Ella me miró con comprensión.
—Tómate el tiempo que necesites, Lucía. Aquí tienes tu sitio cuando quieras volver.
Llamé a Marta y le pedí ayuda para hacer las maletas. Cuando Samuel llegó esa noche y vio las cajas en el pasillo, se puso pálido.
—¿Qué haces? ¿Te vas?
Le miré a los ojos por primera vez en mucho tiempo sin miedo.
—Sí, Samuel. Me voy porque quiero volver a ser yo misma. Porque merezco algo mejor.
Él no dijo nada más. Se sentó en el sofá y encendió un cigarro. Yo salí por la puerta con el corazón encogido pero sintiéndome más ligera que nunca.

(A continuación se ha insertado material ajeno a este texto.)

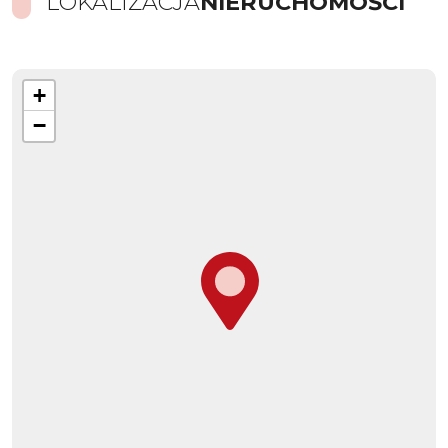
LOKALIZACJA
NIERUCHOMOŚCI
+
−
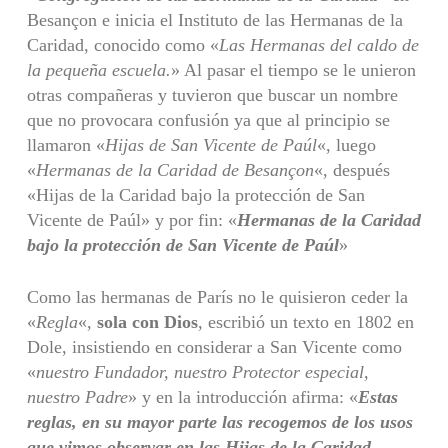
Besançon e inicia el Instituto de las Hermanas de la
Caridad, conocido como «
Las Hermanas del
caldo de
la pequeña escuela.
» Al pasar el tiempo se le unieron
otras compañeras y tuvieron que buscar un nombre
que no provocara confusión ya que al principio se
llamaron «
Hijas de San Vicente de Paúl
«, luego
«
Hermanas de la Caridad de
Besançon
«, después
«Hijas de la Caridad bajo la protección de San
Vicente de Paúl» y por fin: «
Hermanas de la Caridad
bajo la protección de San Vicente de Paúl
»
Como las hermanas de París no le quisieron ceder la
«
Regla
«,
sola con Dios
, escribió un texto en 1802 en
Dole, insistiendo en considerar a San Vicente como
«
nuestro Fundador, nuestro Protector especial,
nuestro Padre
» y en la introducción afirma: «
Estas
reglas, en su mayor parte las recogemos de los usos
que vimos observar
en las Hijas de la Caridad,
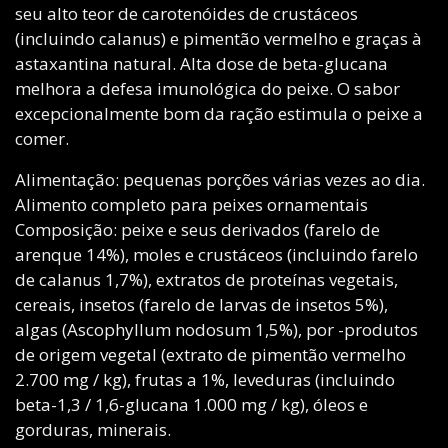
seu alto teor de carotenóides de crustáceos
(incluindo calanus) e pimentão vermelho e graças à
astaxantina natural. Alta dose de beta-glucana
melhora a defesa imunológica do peixe. O sabor
excepcionalmente bom da ração estimula o peixe a
comer.
Alimentação: pequenas porções várias vezes ao dia.
Alimento completo para peixes ornamentais
Composição: peixe e seus derivados (farelo de
arenque 14%), moles e crustáceos (incluindo farelo
de calanus 1,7%), extratos de proteínas vegetais,
cereais, insetos (farelo de larvas de insetos 5%),
algas (Ascophyllum nodosum 1,5%), por -produtos
de origem vegetal (extrato de pimentão vermelho
2.700 mg / kg), frutas a 1%, leveduras (incluindo
beta-1,3 / 1,6-glucana 1.000 mg / kg), óleos e
gorduras, minerais.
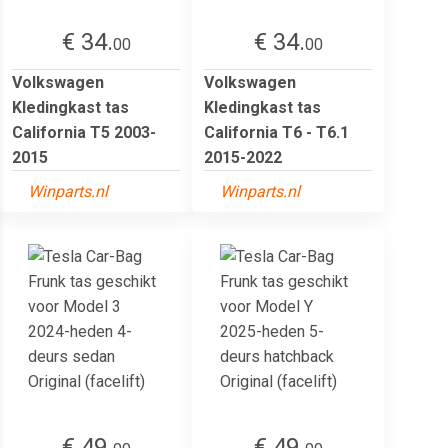
€ 34.
€ 34.
00
00
Volkswagen
Volkswagen
Kledingkast tas
Kledingkast tas
California T5 2003-
California T6 - T6.1
2015
2015-2022
Winparts.nl
Winparts.nl
€ 49.
€ 49.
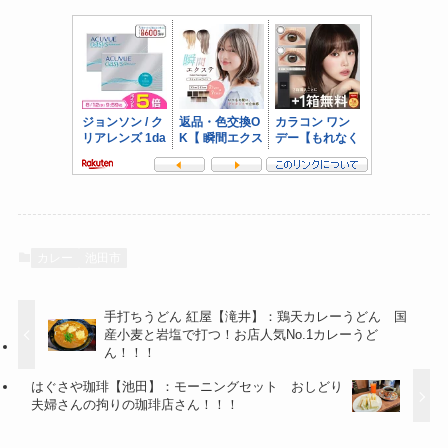
カレー
池田市
手打ちうどん 紅屋【滝井】：鶏天カレーうどん 国
産小麦と岩塩で打つ！お店人気No.1カレーうど
ん！！！
はぐさや珈琲【池田】：モーニングセット おしどり
夫婦さんの拘りの珈琲店さん！！！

Los primeros días fueron duros. Mi madre me llamó llorando:
—Hija, ¿estás segura? La vida es difícil sola…
Pero Marta me apoyó en todo momento. Me instalé en su piso pequeño pero luminoso cerca del Retiro. Poco a poco fui recuperando fuerzas: salía a correr por las mañanas, volví a quedar con mis amigas para tomar cañas los viernes y empecé terapia para reconstruir mi autoestima.
A veces dudaba si había hecho lo correcto. La soledad dolía y las noches eran largas. Pero cada vez que recordaba mi vida anterior sentía alivio. En el hospital me volqué en mis pacientes y recibí el cariño de mis compañeros. Un día incluso me atreví a apuntarme a clases de pintura, algo que siempre había querido hacer pero nunca me había permitido.
Un año después volví al pueblo para celebrar el cumpleaños de mi padre. Allí, rodeada de mi familia y viendo cómo Marta reía con sus hijos, entendí que había recuperado algo más importante que una pareja: había recuperado mi dignidad y mi libertad.
Ahora miro atrás y me pregunto: ¿Cuántas mujeres como yo siguen atrapadas por miedo o culpa? ¿Cuándo aprenderemos a querernos lo suficiente como para romper nuestras propias cadenas?